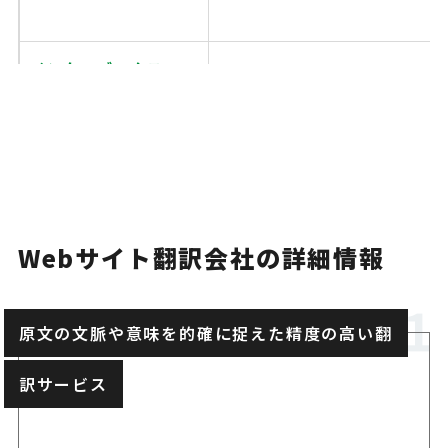
インターブックス
24時間体制で急ぎの案件も安
SCREENクリエイテ
多言語ネイティブ翻訳者によ
ィブコミュニケーショ
ビス
ンズ
Webサイト翻訳会社の詳細情報
SEO効果も高いWebサイト翻
クロスランゲージ
ン単位の料金設定
原文の文脈や意味を的確に捉えた精度の高い翻
訳サービス
トライベクトル
Webサイト制作やSEO対策も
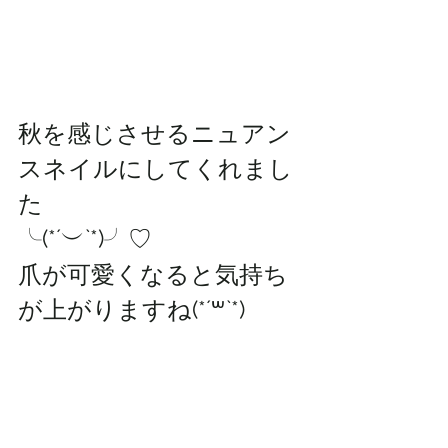
秋を感じさせるニュアン
スネイルにしてくれまし
た
╰(*´︶`*)╯♡
爪が可愛くなると気持ち
が上がりますね(*´꒳`*)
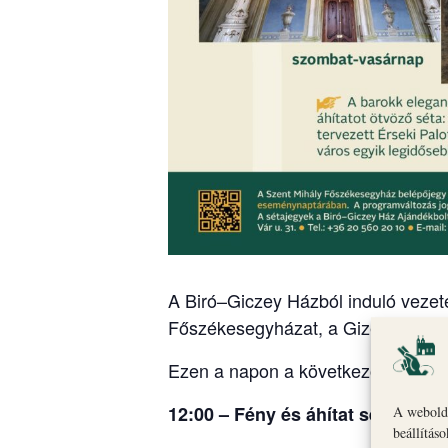
A Biró–Giczey Házból induló vezete
Főszékesegyházat, a Gizella Kápol
Ezen a napon a következő időpontb
12:00 – Fény és áhítat sétája: Ér
A webolda
beállítás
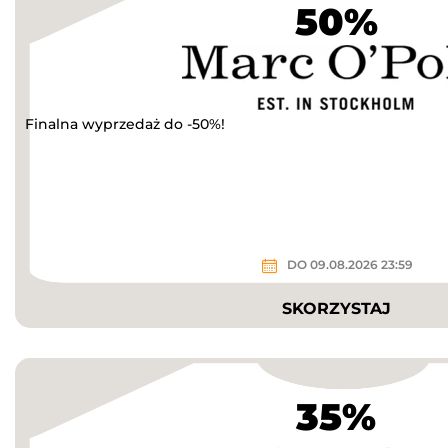
50%
Finalna wyprzedaż do -50%!
DO 09.08.2026 23:59
SKORZYSTAJ
35%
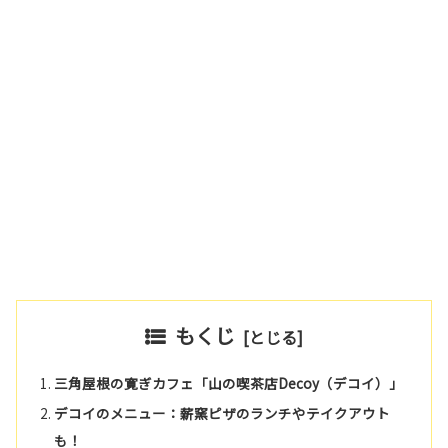
もくじ
三角屋根の寛ぎカフェ「山の喫茶店Decoy（デコイ）」
デコイのメニュー：薪窯ピザのランチやテイクアウト
も！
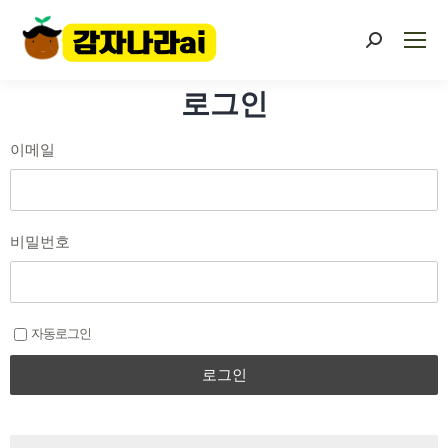
로그인
이메일
비밀번호
자동로그인
로그인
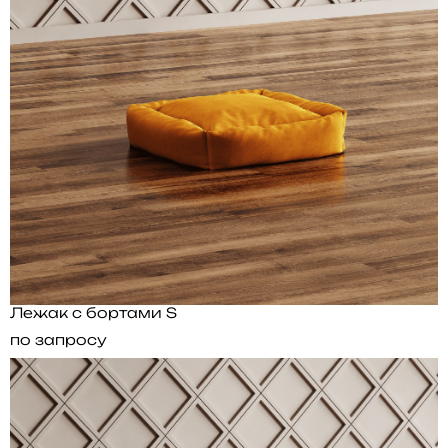
Лежак с бортами S
по запросу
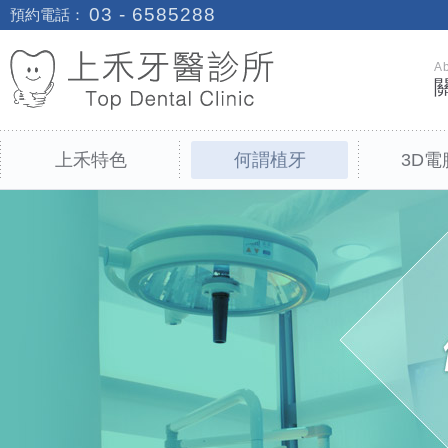
03 - 6585288
預約電話：
A
上禾特色
何謂植牙
3D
================
(What to do) Your copy must match the records above word for word and contain no pictures.

(The completed task)
インターブックス
24時間体制で急ぎの案件も安
SCREENクリエイテ
多言語ネイティブ翻訳者によ
ィブコミュニケーショ
ビス
ンズ
Webサイト翻訳会社の詳細情報
SEO効果も高いWebサイト翻
クロスランゲージ
ン単位の料金設定
原文の文脈や意味を的確に捉えた精度の高い翻
訳サービス
トライベクトル
Webサイト制作やSEO対策も
秋を感じさせるニュアン
スネイルにしてくれまし
た
╰(*´︶`*)╯♡
爪が可愛くなると気持ち
が上がりますね(*´꒳`*)
A Biró–Giczey Házból induló vezete
Főszékesegyházat, a Gizella Kápol
Ezen a napon a következő időpontb
12:00 – Fény és áhítat sétája: Ér
A webolda
beállítás
50%
Finalna wyprzedaż do -50%!
DO 09.08.2026 23:59
SKORZYSTAJ
35%
もくじ
三角屋根の寛ぎカフェ「山の喫茶店Decoy（デコイ）」
デコイのメニュー：薪窯ピザのランチやテイクアウト
も！
로그인
이메일
비밀번호
자동로그인
로그인
Лежак с бортами S
по запросу
03 - 6585288
預約電話：
A
上禾特色
何謂植牙
3D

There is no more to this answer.